[Exercise directions] An exact copy of all records is expected, minus the images.

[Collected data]
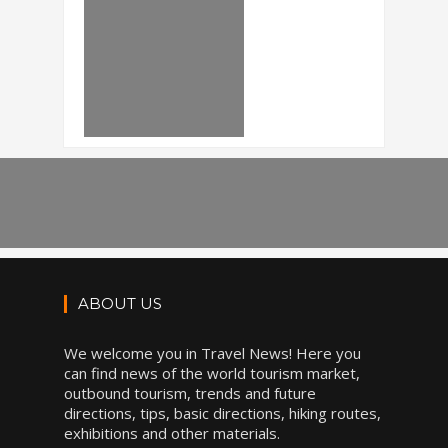
ABOUT US
We welcome you in Travel News! Here you
can find news of the world tourism market,
outbound tourism, trends and future
directions, tips, basic directions, hiking routes,
exhibitions and other materials.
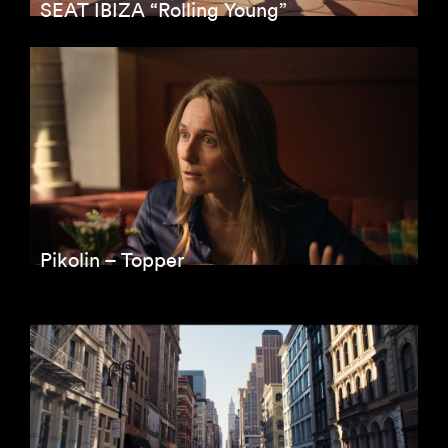
SEAT IBIZA “Rolling Young”
Pikolin – Topper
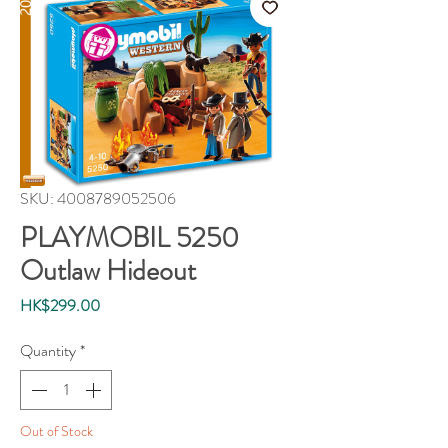
SKU: 4008789052506
PLAYMOBIL 5250
Outlaw Hideout
Price
HK$299.00
Quantity
*
Out of Stock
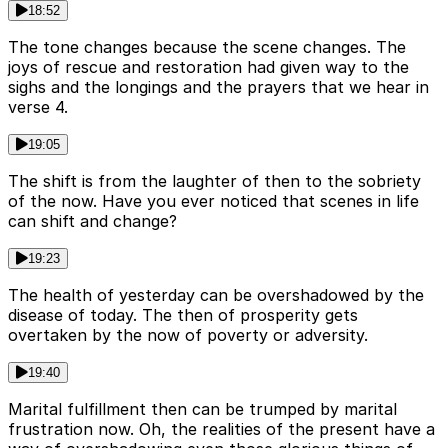
18:52
The tone changes because the scene changes. The
joys of rescue and restoration had given way to the
sighs and the longings and the prayers that we hear in
verse 4.
19:05
The shift is from the laughter of then to the sobriety
of the now. Have you ever noticed that scenes in life
can shift and change?
19:23
The health of yesterday can be overshadowed by the
disease of today. The then of prosperity gets
overtaken by the now of poverty or adversity.
19:40
Marital fulfillment then can be trumped by marital
frustration now. Oh, the realities of the present have a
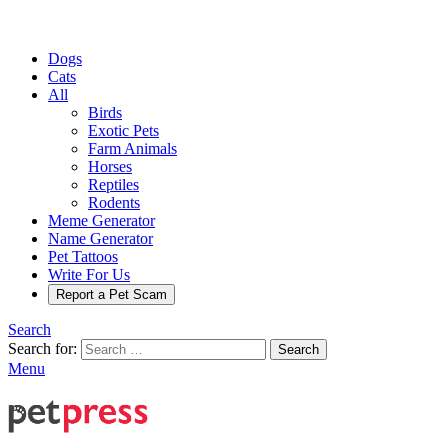
Dogs
Cats
All
Birds
Exotic Pets
Farm Animals
Horses
Reptiles
Rodents
Meme Generator
Name Generator
Pet Tattoos
Write For Us
Report a Pet Scam
Search
Search for:
Search
Menu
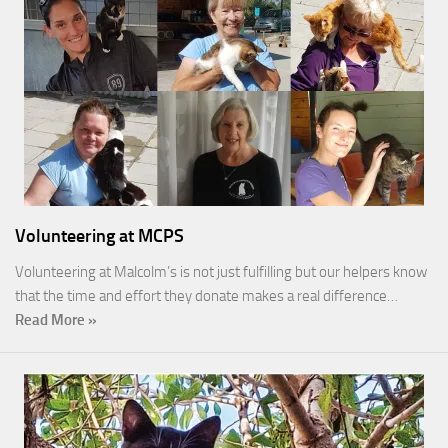
Volunteering at MCPS
Volunteering at Malcolm’s is not just fulfilling but our helpers know
that the time and effort they donate makes a real difference…
Read More »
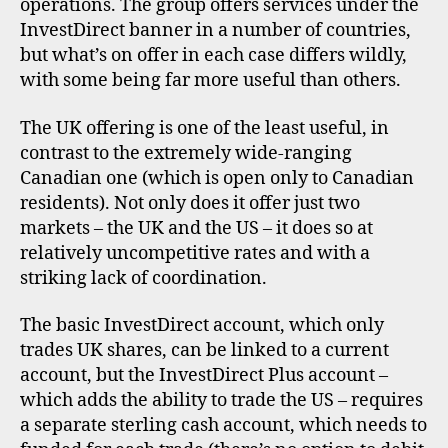
operations. The group offers services under the
InvestDirect banner in a number of countries,
but what’s on offer in each case differs wildly,
with some being far more useful than others.
The UK offering is one of the least useful, in
contrast to the extremely wide-ranging
Canadian one (which is open only to Canadian
residents). Not only does it offer just two
markets – the UK and the US – it does so at
relatively uncompetitive rates and with a
striking lack of coordination.
The basic InvestDirect account, which only
trades UK shares, can be linked to a current
account, but the InvestDirect Plus account –
which adds the ability to trade the US – requires
a separate sterling cash account, which needs to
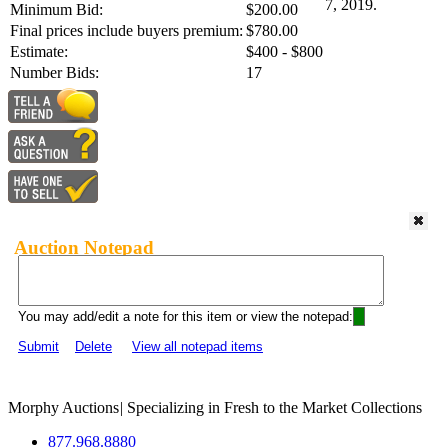
7, 2019.
Minimum Bid:
$200.00
Final prices include buyers premium:
$780.00
Estimate:
$400 - $800
Number Bids:
17
Auction Notepad
You may add/edit a note for this item or view the notepad:
Submit
Delete
View all notepad items
Morphy Auctions
|
Specializing in Fresh to the Market Collections
877.968.8880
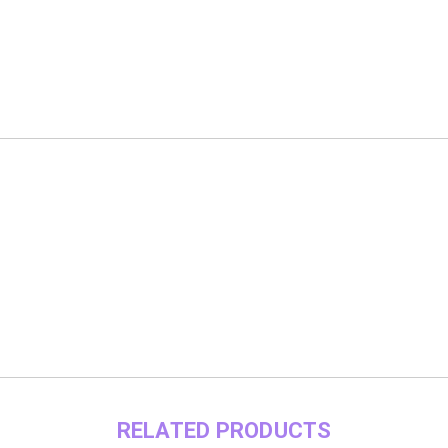
RELATED PRODUCTS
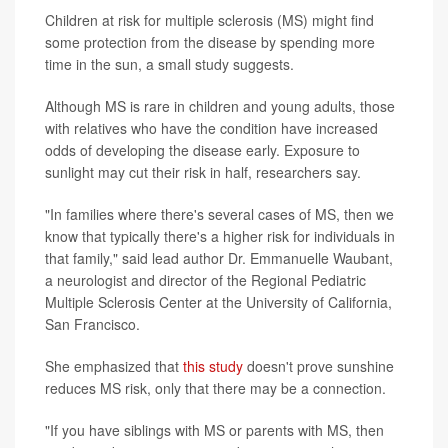
Children at risk for multiple sclerosis (MS) might find
some protection from the disease by spending more
time in the sun, a small study suggests.
Although MS is rare in children and young adults, those
with relatives who have the condition have increased
odds of developing the disease early. Exposure to
sunlight may cut their risk in half, researchers say.
"In families where there's several cases of MS, then we
know that typically there's a higher risk for individuals in
that family," said lead author Dr. Emmanuelle Waubant,
a neurologist and director of the Regional Pediatric
Multiple Sclerosis Center at the University of California,
San Francisco.
She emphasized that
this study
doesn't prove sunshine
reduces MS risk, only that there may be a connection.
"If you have siblings with MS or parents with MS, then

[Task response]
ABOUT US
We welcome you in Travel News! Here you
can find news of the world tourism market,
outbound tourism, trends and future
directions, tips, basic directions, hiking routes,
exhibitions and other materials.
SEAT IBIZA “Rolling Young”
Pikolin – Topper
SKU: 4008789052506
PLAYMOBIL 5250
Outlaw Hideout
Price
HK$299.00
Quantity
*
Out of Stock
18:52
The tone changes because the scene changes. The
joys of rescue and restoration had given way to the
sighs and the longings and the prayers that we hear in
verse 4.
19:05
The shift is from the laughter of then to the sobriety
of the now. Have you ever noticed that scenes in life
can shift and change?
19:23
The health of yesterday can be overshadowed by the
disease of today. The then of prosperity gets
overtaken by the now of poverty or adversity.
19:40
Marital fulfillment then can be trumped by marital
frustration now. Oh, the realities of the present have a
Dogs
Cats
All
Birds
Exotic Pets
Farm Animals
Horses
Reptiles
Rodents
Meme Generator
Name Generator
Pet Tattoos
Write For Us
Report a Pet Scam
Search
Search for:
Search
Menu
Volunteering at MCPS
Volunteering at Malcolm’s is not just fulfilling but our helpers know
that the time and effort they donate makes a real difference…
Read More »
operations. The group offers services under the
InvestDirect banner in a number of countries,
but what’s on offer in each case differs wildly,
with some being far more useful than others.
The UK offering is one of the least useful, in
contrast to the extremely wide-ranging
Canadian one (which is open only to Canadian
residents). Not only does it offer just two
markets – the UK and the US – it does so at
relatively uncompetitive rates and with a
striking lack of coordination.
The basic InvestDirect account, which only
trades UK shares, can be linked to a current
account, but the InvestDirect Plus account –
which adds the ability to trade the US – requires
a separate sterling cash account, which needs to
7, 2019.
Minimum Bid:
$200.00
Final prices include buyers premium:
$780.00
Estimate:
$400 - $800
Number Bids:
17
Auction Notepad
You may add/edit a note for this item or view the notepad:
Submit
Delete
View all notepad items
Morphy Auctions
|
Specializing in Fresh to the Market Collections
877.968.8880
RELATED PRODUCTS
Children at risk for multiple sclerosis (MS) might find
some protection from the disease by spending more
time in the sun, a small study suggests.
Although MS is rare in children and young adults, those
with relatives who have the condition have increased
odds of developing the disease early. Exposure to
sunlight may cut their risk in half, researchers say.
"In families where there's several cases of MS, then we
know that typically there's a higher risk for individuals in
that family," said lead author Dr. Emmanuelle Waubant,
a neurologist and director of the Regional Pediatric
Multiple Sclerosis Center at the University of California,
San Francisco.
She emphasized that
this study
doesn't prove sunshine
reduces MS risk, only that there may be a connection.
"If you have siblings with MS or parents with MS, then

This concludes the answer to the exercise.